[category]
[title]
1980年代後半から東京とアメリカを行き来しながら、日本のブラックミュージックシーンを築き上げてきた重要人物であるジェイがオーナーを務める「Soul Bar Delight(ソウルバー ディライト)」。現在の店舗から3軒隣の場所で、1994年にオープンした。ジェイは、日本人として初めてアメリカの伝説的ソウル&ダンス番組『ソウル・トレイン』において、1989年にレギュラーダンサーとして出演していた人物だ。
扉を開けると、1980年代後半から1990年代の夜へタイムスリップしたような空間が広がる。ダーツマシン、いくつものテレビモニター、レトロなパソコン画面に映し出されるミュージックビデオ、そしてブラックライトに照らされたバーカウンター。流れるのは、ヒップホップ、ソウル、R&Bといったブラックミュージックの黄金期を彩ったサウンドである。

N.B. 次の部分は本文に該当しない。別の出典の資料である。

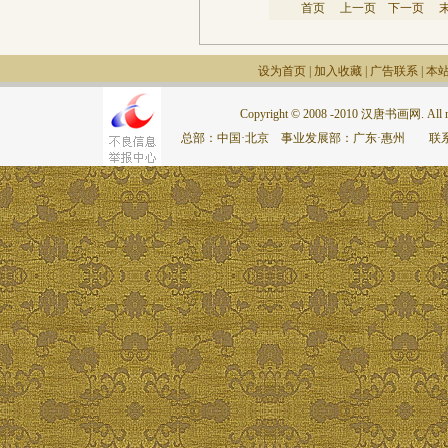
首页
上一页
下一页
设为首页
|
加入收藏
|
广告联系
|
本
Copyright © 2008 -2010 汉唐书画网. All rig
总部：中国·北京 事业发展部：广东·惠州 联系电话：075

時にゲストDJがプレイすることもあるが、カウンターに立つレオナも1990年代から活躍するDJ。空間の雰囲気と当時のムードを見事にシンクロさせた選曲で、時間をゆっくりと巻き戻してくれる。ピニャコラーダとジントニックの大ぶりなグラスの重みが加わると、さらに1990年代の夜が思い出されるだろう。
ちなみに、店があるのは井の頭通りと環七通りが交わる角。井の頭通りといえば、原宿の「ホコ天」時代にBボーイたちがブレイクダンスを踊っていたことから、「ヒップホップ通り」と呼ばれていた場所である。 そんな通りの延長線上に位置するのも、何かの巡り合わせを感じる。
今は「地元の人たちに愛されるソウルバー」として親しまれているが、この店の空間には、東京のブラックミュージックの歴史そのものが刻まれているのだ。